In letzter Zeit habe die Serie auf Netflix entdeckt und wieder reingeschaut. Und wieder war ich fasziniert. Diesmal nicht von der Serie an sich, sondern weil ich herausfinden wollte, was mich stört. Ich bin ein Anhänger der These, dass Fiktionen auf viele Weise unsere Realität widerspiegeln – und in der Masse verändern die Fiktionen wiederum unsere Realität. Und dass in der Realität einiges schiefgelaufen ist, steht nicht wirklich zur Debatte. Was also hat mich von der Serie abgeschreckt, obwohl sie nach kommerziellen Kriterien ein gewaltiger Erfolg ist und bald in die sechste Staffel geht?
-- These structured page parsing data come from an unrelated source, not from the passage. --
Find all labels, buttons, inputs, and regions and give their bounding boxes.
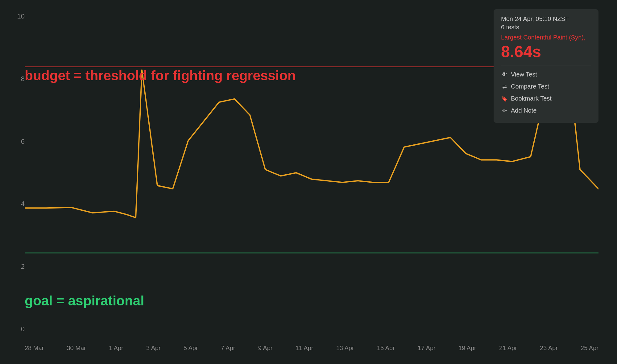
view-test-label: View Test (511, 71, 537, 78)
x-label-5apr: 5 Apr (184, 345, 198, 352)
add-note-label: Add Note (511, 107, 536, 114)
budget-label: budget = threshold for fighting regressi… (25, 68, 296, 83)
tooltip-tests: 6 tests (501, 24, 591, 31)
x-label-23apr: 23 Apr (540, 345, 558, 352)
x-label-17apr: 17 Apr (418, 345, 436, 352)
x-label-21apr: 21 Apr (499, 345, 517, 352)
x-label-28mar: 28 Mar (25, 345, 44, 352)
goal-label: goal = aspirational (25, 293, 144, 308)
x-label-30mar: 30 Mar (67, 345, 86, 352)
bookmark-test-action[interactable]: 🔖 Bookmark Test (501, 93, 591, 105)
y-label-2: 2 (21, 263, 25, 271)
y-label-6: 6 (21, 138, 25, 146)
x-label-25apr: 25 Apr (581, 345, 598, 352)
y-label-4: 4 (21, 200, 25, 208)
tooltip-date: Mon 24 Apr, 05:10 NZST (501, 15, 591, 23)
compare-test-label: Compare Test (511, 83, 549, 90)
compare-test-action[interactable]: ⇌ Compare Test (501, 81, 591, 93)
add-note-action[interactable]: ✏ Add Note (501, 105, 591, 117)
x-label-7apr: 7 Apr (221, 345, 235, 352)
chart-container: 0 2 4 6 8 10 budget = threshold for figh… (0, 0, 617, 364)
x-label-15apr: 15 Apr (377, 345, 395, 352)
x-label-1apr: 1 Apr (109, 345, 123, 352)
tooltip-metric: Largest Contentful Paint (Syn), (501, 34, 591, 41)
bookmark-icon: 🔖 (501, 95, 508, 102)
y-label-0: 0 (21, 325, 25, 333)
x-label-9apr: 9 Apr (258, 345, 273, 352)
bookmark-test-label: Bookmark Test (511, 95, 552, 102)
tooltip-divider (501, 65, 591, 65)
y-label-10: 10 (17, 12, 25, 20)
compare-icon: ⇌ (501, 83, 508, 90)
eye-icon: 👁 (501, 71, 508, 78)
y-axis: 0 2 4 6 8 10 (12, 12, 25, 333)
x-axis: 28 Mar 30 Mar 1 Apr 3 Apr 5 Apr 7 Apr 9 … (25, 345, 598, 352)
x-label-3apr: 3 Apr (146, 345, 161, 352)
view-test-action[interactable]: 👁 View Test (501, 68, 591, 81)
x-label-13apr: 13 Apr (336, 345, 354, 352)
pencil-icon: ✏ (501, 107, 508, 114)
tooltip-value: 8.64s (501, 42, 591, 61)
y-label-8: 8 (21, 75, 25, 83)
tooltip: Mon 24 Apr, 05:10 NZST 6 tests Largest C… (494, 9, 598, 123)
x-label-11apr: 11 Apr (296, 345, 313, 352)
x-label-19apr: 19 Apr (458, 345, 476, 352)
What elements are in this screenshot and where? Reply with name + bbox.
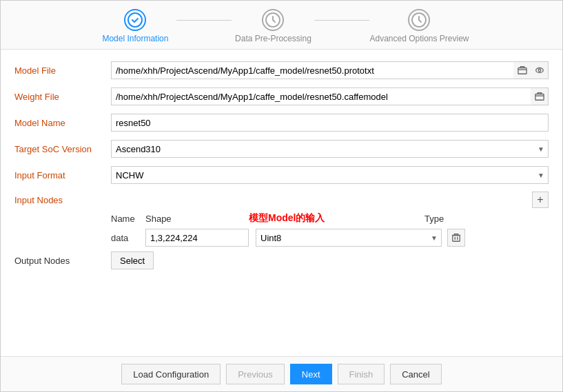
input-nodes-cols: Name Shape 模型Model的输入 Type [14,212,549,225]
target-soc-select[interactable]: Ascend310 Ascend910 [111,140,549,158]
model-file-input[interactable] [111,61,513,79]
main-dialog: Model Information Data Pre-Processing Ad [0,0,563,392]
input-format-select[interactable]: NCHW NHWC ND [111,166,549,184]
model-name-row: Model Name [14,113,549,132]
weight-file-row: Weight File [14,87,549,106]
form-area: Model File [1,50,562,356]
step-2-icon [262,9,284,31]
cancel-button[interactable]: Cancel [390,364,441,384]
svg-point-5 [538,69,541,72]
stepper: Model Information Data Pre-Processing Ad [1,1,562,50]
node-name-value: data [111,233,145,243]
input-format-select-wrap: NCHW NHWC ND [111,166,549,184]
step-3-label: Advanced Options Preview [369,34,469,43]
input-nodes-header: Input Nodes + [14,192,549,208]
node-type-select[interactable]: Uint8 Float32 Float16 Int32 Int8 [256,229,442,247]
connector-2 [314,20,369,21]
svg-rect-3 [518,68,526,74]
step-model-information[interactable]: Model Information [94,9,176,43]
connector-1 [176,20,232,21]
col-chinese-header: 模型Model的输入 [249,212,424,225]
svg-point-4 [535,68,543,73]
model-name-label: Model Name [14,118,111,128]
node-type-select-wrap: Uint8 Float32 Float16 Int32 Int8 [256,229,442,247]
svg-rect-7 [453,236,460,242]
node-shape-input[interactable] [145,229,249,247]
target-soc-select-wrap: Ascend310 Ascend910 [111,140,549,158]
svg-rect-6 [535,94,543,101]
model-file-browse-button[interactable] [513,61,531,79]
input-format-label: Input Format [14,170,111,180]
step-1-label: Model Information [102,34,168,43]
load-configuration-button[interactable]: Load Configuration [121,364,221,384]
target-soc-row: Target SoC Version Ascend310 Ascend910 [14,139,549,158]
output-nodes-row: Output Nodes Select [14,251,549,270]
step-2-label: Data Pre-Processing [235,34,311,43]
next-button[interactable]: Next [290,364,332,384]
weight-file-browse-button[interactable] [531,87,549,105]
weight-file-input[interactable] [111,87,531,105]
col-name-header: Name [111,214,145,224]
weight-file-label: Weight File [14,92,111,102]
input-format-row: Input Format NCHW NHWC ND [14,165,549,185]
svg-point-0 [128,13,142,27]
model-file-input-group [111,61,549,79]
step-advanced-options[interactable]: Advanced Options Preview [369,9,469,43]
col-shape-header: Shape [145,214,249,224]
model-file-row: Model File [14,61,549,80]
footer: Load Configuration Previous Next Finish … [1,356,562,391]
previous-button[interactable]: Previous [226,364,285,384]
target-soc-label: Target SoC Version [14,144,111,154]
weight-file-input-group [111,87,549,105]
model-file-eye-button[interactable] [531,61,549,79]
col-type-header: Type [424,214,528,224]
delete-node-button[interactable] [447,229,465,247]
model-name-input[interactable] [111,114,549,132]
step-data-preprocessing[interactable]: Data Pre-Processing [232,9,314,43]
input-nodes-label: Input Nodes [14,195,111,205]
step-1-icon [124,9,146,31]
finish-button[interactable]: Finish [338,364,385,384]
step-3-icon [408,9,430,31]
model-file-label: Model File [14,65,111,76]
select-output-button[interactable]: Select [111,251,154,269]
add-input-node-button[interactable]: + [532,192,549,208]
output-nodes-label: Output Nodes [14,256,111,266]
input-node-row: data Uint8 Float32 Float16 Int32 Int8 [14,229,549,247]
Eine gelungene Kombination?

Fangen wir zuerst nochmal mit den positiven Aspekten an: Obwohl eine Staffel aus 24 Fällen besteht, ist Elementary clever geschrieben und schafft es immer wieder, aktuelle Themen mit den alten Geschichten von Sir Arthur Conan Doyle zu verknüpfen. Drohnen. Mrs Hudson. Das Bienensterben. Lestrade. Anonymous. Drogensucht. Dabei steht die Serie Konkurrenten wie The Good Wife, Castle oder White Collar in nichts nach. Dass Holmes nun auf Verkleidungen verzichtet und stattdessen ein unglaubliches Sprachtalent mitbekommen hat, ist nur folgerichtig. Dass die Red Headed League sich nicht mehr nach zu einem Tresor durchbuddelt, sondern zu einem Transatlantik-Datenkabel – Kudos. Dass Moriarty nun mit Irene Adler kombiniert wurde – nun, das ist zumindest wagemutig.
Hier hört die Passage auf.